Memory management can be challenging to get right. To make sure your memory_types suit your applications' needs, we recommend starting from an evaluation set, adding to it over time as you find and address common errors in your service.

We have provided a few example evaluation cases in the test file here. As you can see, the metrics themselves don't have to be terribly complicated, especially not at the outset.
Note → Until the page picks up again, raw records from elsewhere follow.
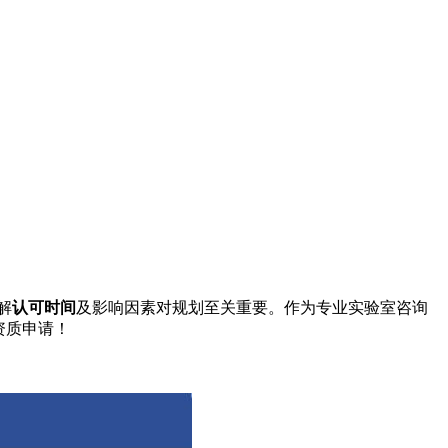
解
认可时间
及影响因素对规划至关重要。作为专业实验室咨询
资质申请！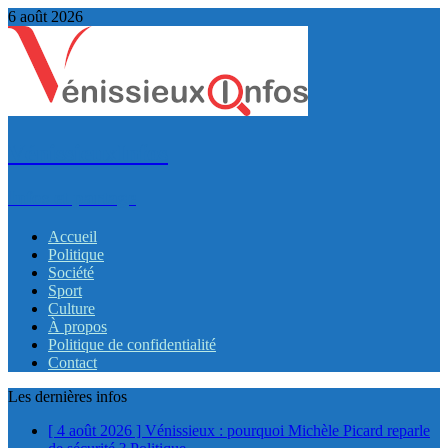
6 août 2026
VénissieuxInfos
Infos et partage
Accueil
Politique
Société
Sport
Culture
À propos
Politique de confidentialité
Contact
Les dernières infos
[ 4 août 2026 ]
Vénissieux : pourquoi Michèle Picard reparle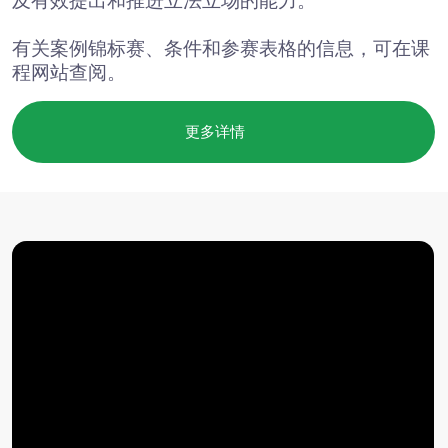
电子邮件*
上传PDF文件
我已阅读并同意
《用户协议
》
*
我已阅读并同意
《个人数据处理政策》
*
提交申请
© 2015 — 2026 Baikal Lobridge.
All rights reserved.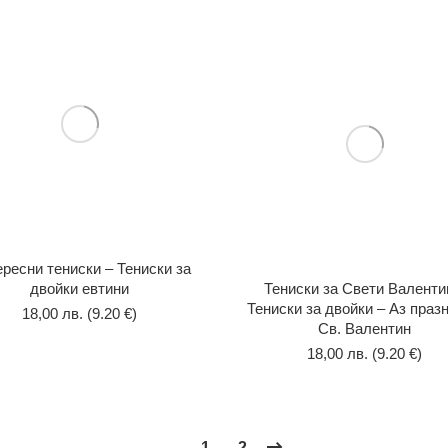
ресни тениски – Тениски за
двойки евтини
Тениски за Свети Валенти
Тениски за двойки – Aз праз
18,00
лв.
(9.20 €)
Св. Валентин
18,00
лв.
(9.20 €)
1
2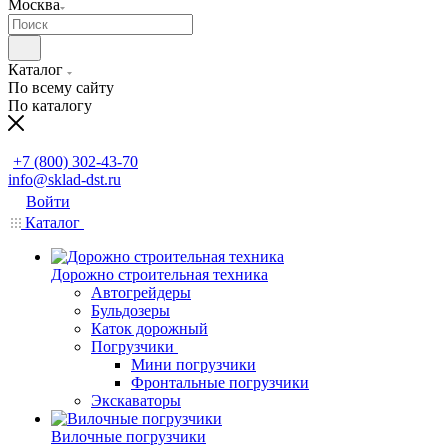
Москва
Каталог
По всему сайту
По каталогу
Заказать звонок
+7 (800) 302-43-70
info@sklad-dst.ru
Войти
Каталог
Дорожно строительная техника
Автогрейдеры
Бульдозеры
Каток дорожный
Погрузчики
Мини погрузчики
Фронтальные погрузчики
Экскаваторы
Вилочные погрузчики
We use LangSmith's @unit decorator to sync all the evaluations to LangSmith so you can better optimize your system and identify the root cause of any issues that may arise.

How to customize

Customize memory memory_types: This memory graph supports two different update_modes that dictate how memories will be managed:

  1. Patch Schema: This allows updating a single, continuous memory schema with new information from the conversation. You can customize the schema for this type by defining the JSON schema when initializing the memory schema. For example:
{
    "name": "User",
    "description": "Update this document to maintain up-to-date information about the user in the conversation.",
    "update_mode": "patch",
    "parameters": {
      "type": "object",
      "properties": {
        "user_name": {
          "type": "string",
          "description": "The user's preferred name"
        },
        "age": {
          "type": "integer",
          "description": "The user's age"
        },
        "interests": {
          "type": "array",
          "items": {
            "type": "string"
          },
          "description": "A list of the user's interests"
        }
      }
    }
  }
  1. Insertion Schema: This allows inserting individual "event" memories, such as key pieces of information or summaries from the conversation. You can define custom memory_types for these event memories by providing a JSON schema when initializing the InsertionMemorySchema. For example:
{
    "name": "Note",
    "description": "Save notable memories the user has shared with you for later recall.",
    "update_mode": "insert",
    "parameters": {
      "type": "object",
      "properties": {
        "context": {
          "type": "string",
          "description": "The situation or circumstance in which the memory occurred that inform when it would be useful to recall this."
        },
        "content": {
          "type": "string",
          "description": "The specific information, preference, or event being remembered."
        }
      },
      "required": ["context", "content"]
    }
  }
  1. Select a different model: We default to anthropic/claude-3-5-sonnet-20240620. You can select a compatible chat model using provider/model-name via configuration. Example: openai/gpt-4.
  2. Customize the prompts: We provide default prompts in the graph definition. You can easily update these via configuration.

For quick prototyping, these configurations can be set in the LangGraph Studio UI.

You can also quickly extend this template by:

  • Adding additional nodes and edges in graph.py to modify the memory processing flow.